Entonces, si está tan claro, ¿por qué hay tanta gente asustada?

Hemos visto que los recelos ante las máquinas tienen una larga data. También hemos observado que, al menos hasta la fecha, lo que ha ocurrido ha sido siempre una ganancia neta para el conjunto de la sociedad. Pero no es infrecuente la sobrerreacción ante lo que altera nuestro convencimiento, olvidando que es inerradicable la incertidumbre que rodea nuestra existencia, razón última de nuestras acciones.
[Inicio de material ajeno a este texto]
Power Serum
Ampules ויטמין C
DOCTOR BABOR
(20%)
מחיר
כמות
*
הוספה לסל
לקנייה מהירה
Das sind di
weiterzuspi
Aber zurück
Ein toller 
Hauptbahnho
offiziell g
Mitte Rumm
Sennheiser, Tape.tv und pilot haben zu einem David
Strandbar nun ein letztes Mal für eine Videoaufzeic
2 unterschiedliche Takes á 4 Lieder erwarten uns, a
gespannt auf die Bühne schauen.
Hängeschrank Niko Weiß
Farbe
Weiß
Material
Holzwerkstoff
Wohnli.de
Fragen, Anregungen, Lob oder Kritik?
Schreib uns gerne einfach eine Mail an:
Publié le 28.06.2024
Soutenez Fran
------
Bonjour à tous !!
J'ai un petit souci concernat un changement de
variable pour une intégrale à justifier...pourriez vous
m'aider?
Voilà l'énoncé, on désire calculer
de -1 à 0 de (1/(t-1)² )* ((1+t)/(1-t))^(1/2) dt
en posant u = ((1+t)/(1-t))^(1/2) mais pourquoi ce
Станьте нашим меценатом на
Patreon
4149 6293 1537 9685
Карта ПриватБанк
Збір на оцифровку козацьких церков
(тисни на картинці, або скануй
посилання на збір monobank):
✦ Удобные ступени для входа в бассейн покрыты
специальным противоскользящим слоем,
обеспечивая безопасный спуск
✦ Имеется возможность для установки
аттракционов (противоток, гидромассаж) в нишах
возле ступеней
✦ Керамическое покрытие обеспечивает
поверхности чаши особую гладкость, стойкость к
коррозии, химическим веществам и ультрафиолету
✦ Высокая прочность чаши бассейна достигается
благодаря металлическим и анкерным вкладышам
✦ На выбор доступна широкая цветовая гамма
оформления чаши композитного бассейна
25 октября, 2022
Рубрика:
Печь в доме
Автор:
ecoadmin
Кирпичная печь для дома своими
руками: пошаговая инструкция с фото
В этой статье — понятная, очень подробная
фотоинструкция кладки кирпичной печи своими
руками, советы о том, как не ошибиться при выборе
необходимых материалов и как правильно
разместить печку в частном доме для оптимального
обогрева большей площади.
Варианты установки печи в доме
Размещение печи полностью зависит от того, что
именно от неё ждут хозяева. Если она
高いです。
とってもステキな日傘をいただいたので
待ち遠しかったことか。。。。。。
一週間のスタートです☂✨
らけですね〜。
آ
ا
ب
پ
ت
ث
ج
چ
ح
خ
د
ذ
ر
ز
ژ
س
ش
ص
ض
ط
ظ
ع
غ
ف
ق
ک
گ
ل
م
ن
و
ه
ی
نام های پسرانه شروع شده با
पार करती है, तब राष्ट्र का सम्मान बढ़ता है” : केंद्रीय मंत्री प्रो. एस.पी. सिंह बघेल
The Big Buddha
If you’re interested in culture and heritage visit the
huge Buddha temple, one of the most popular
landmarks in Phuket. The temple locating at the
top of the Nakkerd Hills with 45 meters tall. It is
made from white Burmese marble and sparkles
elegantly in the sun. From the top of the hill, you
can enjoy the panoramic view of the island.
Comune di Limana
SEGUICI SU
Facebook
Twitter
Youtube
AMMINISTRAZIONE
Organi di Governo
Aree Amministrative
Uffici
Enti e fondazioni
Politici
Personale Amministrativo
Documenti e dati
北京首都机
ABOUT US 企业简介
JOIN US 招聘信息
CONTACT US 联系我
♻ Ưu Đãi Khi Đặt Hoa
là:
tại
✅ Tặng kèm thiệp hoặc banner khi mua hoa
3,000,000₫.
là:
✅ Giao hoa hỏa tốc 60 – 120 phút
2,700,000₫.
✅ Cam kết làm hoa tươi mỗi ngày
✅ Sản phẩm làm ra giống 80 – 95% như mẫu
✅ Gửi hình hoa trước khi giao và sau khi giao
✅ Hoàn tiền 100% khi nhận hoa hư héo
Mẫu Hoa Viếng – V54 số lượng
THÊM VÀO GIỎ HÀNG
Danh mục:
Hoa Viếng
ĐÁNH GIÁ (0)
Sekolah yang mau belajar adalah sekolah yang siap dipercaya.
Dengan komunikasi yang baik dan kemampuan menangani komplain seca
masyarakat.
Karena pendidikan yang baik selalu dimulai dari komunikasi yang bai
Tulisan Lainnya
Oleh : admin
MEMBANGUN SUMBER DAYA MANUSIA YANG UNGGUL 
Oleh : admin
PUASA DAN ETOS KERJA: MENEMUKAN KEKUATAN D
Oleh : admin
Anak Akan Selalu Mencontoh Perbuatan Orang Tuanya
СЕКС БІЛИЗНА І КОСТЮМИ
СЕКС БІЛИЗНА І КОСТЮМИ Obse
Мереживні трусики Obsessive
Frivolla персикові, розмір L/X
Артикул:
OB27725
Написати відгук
Lo que ha ocurrido en el pasado puede ser una guía pero es razonable dudar sobre si estamos ante casos similares. 

Esta vez es la velocidad de los procesos lo que altera cualquier cálculo racional porque nunca antes había ocurrido tanto en tan poco tiempo mientras que las previsiones son tan veloces y cambiantes que cuesta hallar cerebro humano que las considere al alcance de su inteligencia. Pero, con todo, esto no es malo en si mismo, solo que nos obliga a ser proactivos y asumir que en el futuro estaremos obligados a estudiar y prepararnos para relacionarnos con las máquinas, a sabiendas de que cuanto más rutinario sea nuestra labor, más probabilidades habrá de que aquella se haga con nuestro empleo. 

Pero, también es conveniente subrayarlo, en este contexto existen los que propalan toda suerte de males, no ya como émulos de Ludd sino como actores con una determinada agenda política que sostienen que de aquí solo saldremos con una Renta Básica Universal o cobrándoles un impuesto a los robots, incluso obligando a que coticen a la seguridad social, un desatino que debe ser refutado de manera contundente. Las revoluciones, todas, causan polarización entre quienes se adaptan rápidamente a los cambios, son más productivos y ganan más dinero frente a los que siguen desempeñando tareas rutinarias que son fácilmente sustituibles. La Renta Básica Universal genera desincentivos evidentes que pueden ser perjudiciales y no sabemos cuál puede ser la reacción de la sociedad pero puede aventurarse que habría de encontrarse una solución adecuada porque los costes de su implantación están claros (Miguel Sebastián, ex ministro de Zapatero de visita en Canarias hace unas semanas la estimaba en 60 mil millones de euros) pero no aquellos derivados de su retirada. O la creación de un impuesto a los robots que conlleva una primera complejidad para definir qué entendemos por tal: ¿Lo son también nuestros smartphones? Ya sabemos cómo operan los gobiernos y sus arbitrarias costumbres impositivas, se crean y luego no hay manera de evitarlas aunque su eficacia recaudatoria sea discutible. La solución, por tanto y lejos de resultar milagrosa, habría de pasar por ir ensayando sin convertirse en una rémora para la innovación mientras se forma la ciudadanía, se abren mucho los mercados y los Estados que se aseguren de garantizar ciertos niveles de equidad. Eso propiciaría hacer nuestros experimentos con gaseosa, siguiendo el atinado consejo de Eugenio D’Ors.